Adding an insulation jacket to your hot water cylinder could save you £35 a year on energy costs. This will make sure your water stays hot, meaning you’re not wasting energy reheating it.

  • Turn your thermostat down:

This is a simple way to cut your energy use. For each degree you dial your thermostat down, you’ll save around £65 a year – says MSE.

  • Adjust your boiler settings:

MoneySavingExpert has a guide on how to change your boiler and radiator settings to use less energy.

  • Switch to a different form of heating:

If you have money to invest now to save to reduce both your energy running costs and carbon emissions, you could look at switching to a heat pump or biomass boiler.

Support renewables: switch to a green tariff:

Beware of ‘greenwash’: don’t get duped by energy companies.

Want to reduce the environmental impact of your energy use? You can switch to a company offering 100% renewable energy. However, as Good Energy writes, it’s hard to figure out which tariffs are actually green. Some energy providers are mis-selling tariffs as green – when they’re really powered by dirty fossil fuels – due to a loophole in regulation. Read Good Energy’s guide to avoid falling for greenwash and misleading claims, making sure you really are supporting the growth of renewable energy.

Supporting your local community:

With energy prices increasing, millions of people around the UK will struggle to find the money for light, cooking and heating. Here’s a few ways to support others in your community, like pensioners and people on low incomes, who may be struggling with rising costs:

  • Have a cuppa with a neighbour to check how they’re doing. If they’re worried about rising energy costs you signpost them to the support they need (ideas below). 

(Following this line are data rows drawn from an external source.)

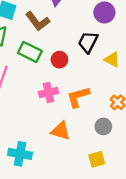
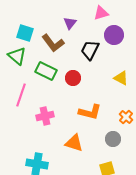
black trapezoid: (88, 42) -> (90, 50), moved
pink cross: (48, 92) -> (45, 116), moved
orange L-shape: (78, 97) -> (90, 112), turned -150

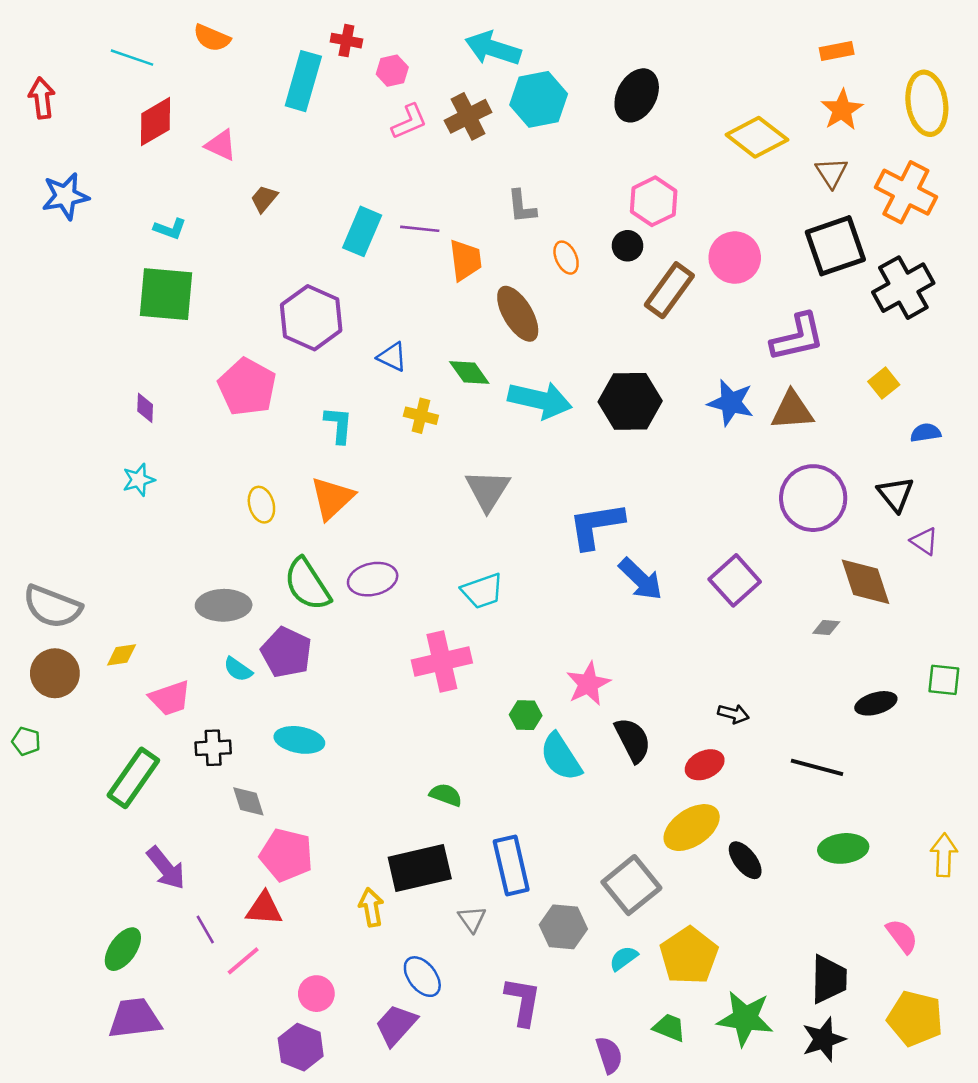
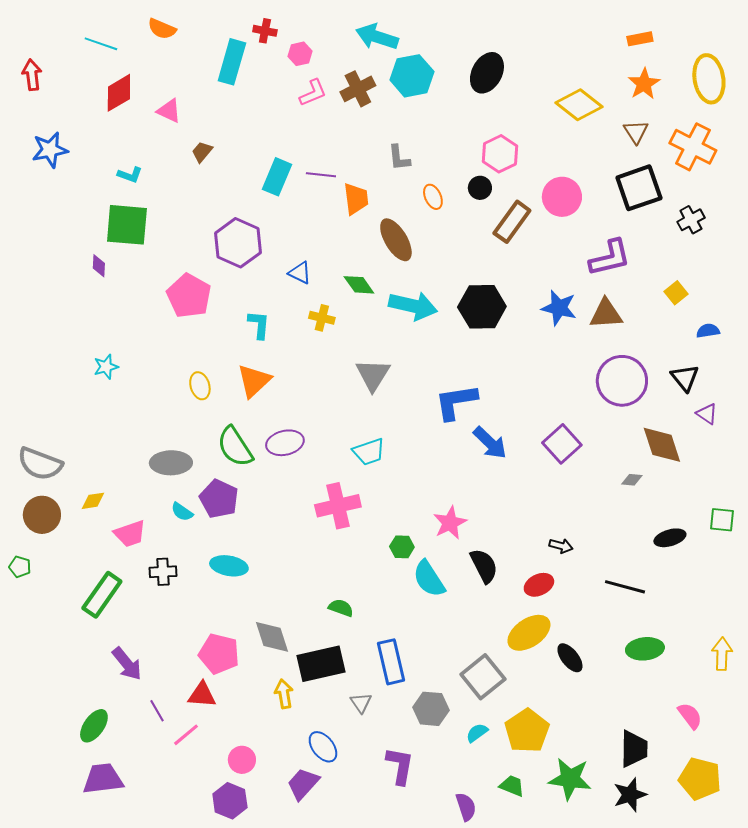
black cross: (903, 288) -> (691, 220), size x0.6
purple diamond: (145, 408) -> (99, 266), moved
gray diamond: (248, 801) -> (272, 637), moved, size x1.4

As CSE says: “Some households may not know about these sources of support or feel anxious about contacting them; being encouraged or even just reminded to reach out can really help.”

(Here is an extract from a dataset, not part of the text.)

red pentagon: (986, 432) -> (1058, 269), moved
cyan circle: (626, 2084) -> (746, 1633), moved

You could others people in your community by:

  • passing on our tips,
  • directing them to Cornwall’s Community Energy Plus (or a similar local service). Its freephone line 0800 954 1956 can advise on reducing energy bills, grants to replace boiler and night storage heater replacements,
  • advising them to contact Citizens Advice (and pass on their contact details), which has information on grants and benefits to help pay energy bills,
  • running a community get together where people can share tips and information, while having an open conversation about rising energy bills.

If you’re in a position to, you could donate to the Community Energy Plus’s Cold Homes Relief Fund which supports vulnerable households in Cornwall experiencing fuel poverty through measures like providing emergency electric and gas key meter top-ups.